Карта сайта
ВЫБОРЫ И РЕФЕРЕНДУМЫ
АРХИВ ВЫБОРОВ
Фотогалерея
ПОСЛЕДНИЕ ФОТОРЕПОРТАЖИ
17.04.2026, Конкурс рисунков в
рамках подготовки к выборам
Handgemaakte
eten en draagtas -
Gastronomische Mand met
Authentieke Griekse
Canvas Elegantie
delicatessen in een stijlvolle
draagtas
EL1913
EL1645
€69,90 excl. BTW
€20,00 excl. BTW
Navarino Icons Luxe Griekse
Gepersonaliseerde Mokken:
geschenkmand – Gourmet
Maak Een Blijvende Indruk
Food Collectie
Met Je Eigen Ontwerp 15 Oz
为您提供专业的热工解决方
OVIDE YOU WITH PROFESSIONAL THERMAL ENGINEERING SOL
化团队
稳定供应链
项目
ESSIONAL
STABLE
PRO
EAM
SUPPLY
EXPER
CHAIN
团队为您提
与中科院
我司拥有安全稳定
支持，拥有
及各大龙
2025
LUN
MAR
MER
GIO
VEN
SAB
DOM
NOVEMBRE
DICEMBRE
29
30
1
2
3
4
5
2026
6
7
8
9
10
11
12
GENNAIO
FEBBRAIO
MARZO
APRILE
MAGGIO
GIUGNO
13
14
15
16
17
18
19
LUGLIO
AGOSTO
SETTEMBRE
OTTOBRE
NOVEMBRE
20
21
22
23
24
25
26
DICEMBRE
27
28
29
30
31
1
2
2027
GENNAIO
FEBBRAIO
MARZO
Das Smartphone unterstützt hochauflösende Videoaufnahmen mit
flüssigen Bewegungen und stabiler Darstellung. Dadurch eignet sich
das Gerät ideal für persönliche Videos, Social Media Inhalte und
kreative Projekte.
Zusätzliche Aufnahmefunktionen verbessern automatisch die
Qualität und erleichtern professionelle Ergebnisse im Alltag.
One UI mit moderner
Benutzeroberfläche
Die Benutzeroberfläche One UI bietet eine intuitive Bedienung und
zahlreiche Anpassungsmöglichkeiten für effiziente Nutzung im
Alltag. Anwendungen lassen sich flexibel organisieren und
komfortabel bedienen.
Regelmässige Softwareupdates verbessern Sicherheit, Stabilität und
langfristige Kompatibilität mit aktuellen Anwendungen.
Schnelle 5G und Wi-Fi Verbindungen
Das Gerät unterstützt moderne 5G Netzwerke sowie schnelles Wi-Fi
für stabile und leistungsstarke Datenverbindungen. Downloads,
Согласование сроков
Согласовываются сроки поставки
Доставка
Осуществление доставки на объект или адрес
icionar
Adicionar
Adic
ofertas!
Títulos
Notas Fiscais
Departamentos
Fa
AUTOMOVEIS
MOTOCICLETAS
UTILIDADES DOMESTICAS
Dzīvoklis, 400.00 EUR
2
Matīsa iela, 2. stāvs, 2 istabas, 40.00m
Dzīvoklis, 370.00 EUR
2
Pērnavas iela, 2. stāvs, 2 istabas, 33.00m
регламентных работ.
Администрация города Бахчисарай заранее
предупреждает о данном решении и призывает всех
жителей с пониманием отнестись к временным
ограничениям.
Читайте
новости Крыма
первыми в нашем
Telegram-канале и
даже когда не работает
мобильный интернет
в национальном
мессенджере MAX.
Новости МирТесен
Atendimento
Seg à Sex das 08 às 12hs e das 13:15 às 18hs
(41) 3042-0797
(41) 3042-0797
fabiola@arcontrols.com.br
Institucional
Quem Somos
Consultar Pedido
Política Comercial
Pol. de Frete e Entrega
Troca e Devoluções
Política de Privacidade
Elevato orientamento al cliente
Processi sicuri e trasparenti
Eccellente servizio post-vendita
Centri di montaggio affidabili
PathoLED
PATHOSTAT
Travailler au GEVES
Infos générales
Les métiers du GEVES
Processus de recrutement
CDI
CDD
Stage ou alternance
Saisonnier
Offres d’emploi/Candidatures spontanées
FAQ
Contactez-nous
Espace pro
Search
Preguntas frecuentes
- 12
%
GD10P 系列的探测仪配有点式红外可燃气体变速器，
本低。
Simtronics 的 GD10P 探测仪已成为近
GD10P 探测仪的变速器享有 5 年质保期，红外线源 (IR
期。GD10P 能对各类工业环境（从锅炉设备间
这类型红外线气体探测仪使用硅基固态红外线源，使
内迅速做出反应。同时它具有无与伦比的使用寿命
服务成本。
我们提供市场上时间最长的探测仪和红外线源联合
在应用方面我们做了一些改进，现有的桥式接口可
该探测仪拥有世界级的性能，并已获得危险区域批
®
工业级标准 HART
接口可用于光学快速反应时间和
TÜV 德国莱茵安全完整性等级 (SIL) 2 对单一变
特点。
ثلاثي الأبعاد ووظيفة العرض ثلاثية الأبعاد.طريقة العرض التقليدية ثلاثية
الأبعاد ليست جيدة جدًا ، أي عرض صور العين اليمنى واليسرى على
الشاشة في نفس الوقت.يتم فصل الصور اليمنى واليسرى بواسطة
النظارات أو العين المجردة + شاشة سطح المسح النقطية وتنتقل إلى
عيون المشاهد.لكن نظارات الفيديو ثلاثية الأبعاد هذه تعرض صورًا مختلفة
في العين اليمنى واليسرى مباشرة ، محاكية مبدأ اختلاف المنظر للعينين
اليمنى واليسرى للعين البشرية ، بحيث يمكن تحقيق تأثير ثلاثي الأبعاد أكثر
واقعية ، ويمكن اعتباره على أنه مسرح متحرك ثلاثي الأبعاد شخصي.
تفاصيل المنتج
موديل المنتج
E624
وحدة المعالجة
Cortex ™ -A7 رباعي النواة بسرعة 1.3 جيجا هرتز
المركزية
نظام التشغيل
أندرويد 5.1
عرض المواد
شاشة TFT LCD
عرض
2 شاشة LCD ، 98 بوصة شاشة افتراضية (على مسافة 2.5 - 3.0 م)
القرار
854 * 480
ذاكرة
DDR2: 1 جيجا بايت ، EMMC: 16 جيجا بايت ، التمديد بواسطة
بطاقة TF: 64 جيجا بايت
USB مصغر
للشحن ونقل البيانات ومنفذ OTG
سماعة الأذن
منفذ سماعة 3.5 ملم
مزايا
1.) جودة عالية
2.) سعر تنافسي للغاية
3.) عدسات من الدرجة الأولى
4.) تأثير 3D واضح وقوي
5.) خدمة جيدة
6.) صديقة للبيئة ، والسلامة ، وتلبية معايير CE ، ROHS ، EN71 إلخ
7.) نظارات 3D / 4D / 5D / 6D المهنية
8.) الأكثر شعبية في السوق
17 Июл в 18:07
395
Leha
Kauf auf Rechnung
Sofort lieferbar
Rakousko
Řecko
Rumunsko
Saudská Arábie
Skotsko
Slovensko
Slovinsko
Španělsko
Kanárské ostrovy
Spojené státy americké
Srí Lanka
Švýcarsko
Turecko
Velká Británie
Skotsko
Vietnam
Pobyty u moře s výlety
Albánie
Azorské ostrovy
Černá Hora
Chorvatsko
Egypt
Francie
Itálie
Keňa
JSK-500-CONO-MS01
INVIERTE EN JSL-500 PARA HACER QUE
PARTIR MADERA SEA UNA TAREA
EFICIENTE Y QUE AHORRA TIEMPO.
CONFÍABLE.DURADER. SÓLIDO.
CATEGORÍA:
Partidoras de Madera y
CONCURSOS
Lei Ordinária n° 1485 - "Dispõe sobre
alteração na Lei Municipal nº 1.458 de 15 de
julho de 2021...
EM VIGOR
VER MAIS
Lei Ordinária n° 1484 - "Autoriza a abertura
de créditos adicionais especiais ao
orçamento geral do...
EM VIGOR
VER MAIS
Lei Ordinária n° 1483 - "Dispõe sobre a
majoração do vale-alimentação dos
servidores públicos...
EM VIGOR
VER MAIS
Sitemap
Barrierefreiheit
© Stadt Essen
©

→ EXERCISE INSTRUCTIONS: What is needed is a word-for-word copy of all the material.

→ TASK OUTPUT:
Карта сайта
ВЫБОРЫ И РЕФЕРЕНДУМЫ
АРХИВ ВЫБОРОВ
Фотогалерея
ПОСЛЕДНИЕ ФОТОРЕПОРТАЖИ
17.04.2026, Конкурс рисунков в
рамках подготовки к выборам
Handgemaakte
eten en draagtas -
Gastronomische Mand met
Authentieke Griekse
Canvas Elegantie
delicatessen in een stijlvolle
draagtas
EL1913
EL1645
€69,90 excl. BTW
€20,00 excl. BTW
Navarino Icons Luxe Griekse
Gepersonaliseerde Mokken:
geschenkmand – Gourmet
Maak Een Blijvende Indruk
Food Collectie
Met Je Eigen Ontwerp 15 Oz
为您提供专业的热工解决方
OVIDE YOU WITH PROFESSIONAL THERMAL ENGINEERING SOL
化团队
稳定供应链
项目
ESSIONAL
STABLE
PRO
EAM
SUPPLY
EXPER
CHAIN
团队为您提
与中科院
我司拥有安全稳定
支持，拥有
及各大龙
2025
LUN
MAR
MER
GIO
VEN
SAB
DOM
NOVEMBRE
DICEMBRE
29
30
1
2
3
4
5
2026
6
7
8
9
10
11
12
GENNAIO
FEBBRAIO
MARZO
APRILE
MAGGIO
GIUGNO
13
14
15
16
17
18
19
LUGLIO
AGOSTO
SETTEMBRE
OTTOBRE
NOVEMBRE
20
21
22
23
24
25
26
DICEMBRE
27
28
29
30
31
1
2
2027
GENNAIO
FEBBRAIO
MARZO
Das Smartphone unterstützt hochauflösende Videoaufnahmen mit
flüssigen Bewegungen und stabiler Darstellung. Dadurch eignet sich
das Gerät ideal für persönliche Videos, Social Media Inhalte und
kreative Projekte.
Zusätzliche Aufnahmefunktionen verbessern automatisch die
Qualität und erleichtern professionelle Ergebnisse im Alltag.
One UI mit moderner
Benutzeroberfläche
Die Benutzeroberfläche One UI bietet eine intuitive Bedienung und
zahlreiche Anpassungsmöglichkeiten für effiziente Nutzung im
Alltag. Anwendungen lassen sich flexibel organisieren und
komfortabel bedienen.
Regelmässige Softwareupdates verbessern Sicherheit, Stabilität und
langfristige Kompatibilität mit aktuellen Anwendungen.
Schnelle 5G und Wi-Fi Verbindungen
Das Gerät unterstützt moderne 5G Netzwerke sowie schnelles Wi-Fi
für stabile und leistungsstarke Datenverbindungen. Downloads,
Согласование сроков
Согласовываются сроки поставки
Доставка
Осуществление доставки на объект или адрес
icionar
Adicionar
Adic
ofertas!
Títulos
Notas Fiscais
Departamentos
Fa
AUTOMOVEIS
MOTOCICLETAS
UTILIDADES DOMESTICAS
Dzīvoklis, 400.00 EUR
2
Matīsa iela, 2. stāvs, 2 istabas, 40.00m
Dzīvoklis, 370.00 EUR
2
Pērnavas iela, 2. stāvs, 2 istabas, 33.00m
регламентных работ.
Администрация города Бахчисарай заранее
предупреждает о данном решении и призывает всех
жителей с пониманием отнестись к временным
ограничениям.
Читайте
новости Крыма
первыми в нашем
Telegram-канале и
даже когда не работает
мобильный интернет
в национальном
мессенджере MAX.
Новости МирТесен
Atendimento
Seg à Sex das 08 às 12hs e das 13:15 às 18hs
(41) 3042-0797
(41) 3042-0797
fabiola@arcontrols.com.br
Institucional
Quem Somos
Consultar Pedido
Política Comercial
Pol. de Frete e Entrega
Troca e Devoluções
Política de Privacidade
Elevato orientamento al cliente
Processi sicuri e trasparenti
Eccellente servizio post-vendita
Centri di montaggio affidabili
PathoLED
PATHOSTAT
Travailler au GEVES
Infos générales
Les métiers du GEVES
Processus de recrutement
CDI
CDD
Stage ou alternance
Saisonnier
Offres d’emploi/Candidatures spontanées
FAQ
Contactez-nous
Espace pro
Search
Preguntas frecuentes
- 12
%
GD10P 系列的探测仪配有点式红外可燃气体变速器，
本低。
Simtronics 的 GD10P 探测仪已成为近
GD10P 探测仪的变速器享有 5 年质保期，红外线源 (IR
期。GD10P 能对各类工业环境（从锅炉设备间
这类型红外线气体探测仪使用硅基固态红外线源，使
内迅速做出反应。同时它具有无与伦比的使用寿命
服务成本。
我们提供市场上时间最长的探测仪和红外线源联合
在应用方面我们做了一些改进，现有的桥式接口可
该探测仪拥有世界级的性能，并已获得危险区域批
®
工业级标准 HART
接口可用于光学快速反应时间和
TÜV 德国莱茵安全完整性等级 (SIL) 2 对单一变
特点。
ثلاثي الأبعاد ووظيفة العرض ثلاثية الأبعاد.طريقة العرض التقليدية ثلاثية
الأبعاد ليست جيدة جدًا ، أي عرض صور العين اليمنى واليسرى على
الشاشة في نفس الوقت.يتم فصل الصور اليمنى واليسرى بواسطة
النظارات أو العين المجردة + شاشة سطح المسح النقطية وتنتقل إلى
عيون المشاهد.لكن نظارات الفيديو ثلاثية الأبعاد هذه تعرض صورًا مختلفة
في العين اليمنى واليسرى مباشرة ، محاكية مبدأ اختلاف المنظر للعينين
اليمنى واليسرى للعين البشرية ، بحيث يمكن تحقيق تأثير ثلاثي الأبعاد أكثر
واقعية ، ويمكن اعتباره على أنه مسرح متحرك ثلاثي الأبعاد شخصي.
تفاصيل المنتج
موديل المنتج
E624
وحدة المعالجة
Cortex ™ -A7 رباعي النواة بسرعة 1.3 جيجا هرتز
المركزية
نظام التشغيل
أندرويد 5.1
عرض المواد
شاشة TFT LCD
عرض
2 شاشة LCD ، 98 بوصة شاشة افتراضية (على مسافة 2.5 - 3.0 م)
القرار
854 * 480
ذاكرة
DDR2: 1 جيجا بايت ، EMMC: 16 جيجا بايت ، التمديد بواسطة
بطاقة TF: 64 جيجا بايت
USB مصغر
للشحن ونقل البيانات ومنفذ OTG
سماعة الأذن
منفذ سماعة 3.5 ملم
مزايا
1.) جودة عالية
2.) سعر تنافسي للغاية
3.) عدسات من الدرجة الأولى
4.) تأثير 3D واضح وقوي
5.) خدمة جيدة
6.) صديقة للبيئة ، والسلامة ، وتلبية معايير CE ، ROHS ، EN71 إلخ
7.) نظارات 3D / 4D / 5D / 6D المهنية
8.) الأكثر شعبية في السوق
17 Июл в 18:07
395
Leha
Kauf auf Rechnung
Sofort lieferbar
Rakousko
Řecko
Rumunsko
Saudská Arábie
Skotsko
Slovensko
Slovinsko
Španělsko
Kanárské ostrovy
Spojené státy americké
Srí Lanka
Švýcarsko
Turecko
Velká Británie
Skotsko
Vietnam
Pobyty u moře s výlety
Albánie
Azorské ostrovy
Černá Hora
Chorvatsko
Egypt
Francie
Itálie
Keňa
JSK-500-CONO-MS01
INVIERTE EN JSL-500 PARA HACER QUE
PARTIR MADERA SEA UNA TAREA
EFICIENTE Y QUE AHORRA TIEMPO.
CONFÍABLE.DURADER. SÓLIDO.
CATEGORÍA:
Partidoras de Madera y
CONCURSOS
Lei Ordinária n° 1485 - "Dispõe sobre
alteração na Lei Municipal nº 1.458 de 15 de
julho de 2021...
EM VIGOR
VER MAIS
Lei Ordinária n° 1484 - "Autoriza a abertura
de créditos adicionais especiais ao
orçamento geral do...
EM VIGOR
VER MAIS
Lei Ordinária n° 1483 - "Dispõe sobre a
majoração do vale-alimentação dos
servidores públicos...
EM VIGOR
VER MAIS
Sitemap
Barrierefreiheit
© Stadt Essen
©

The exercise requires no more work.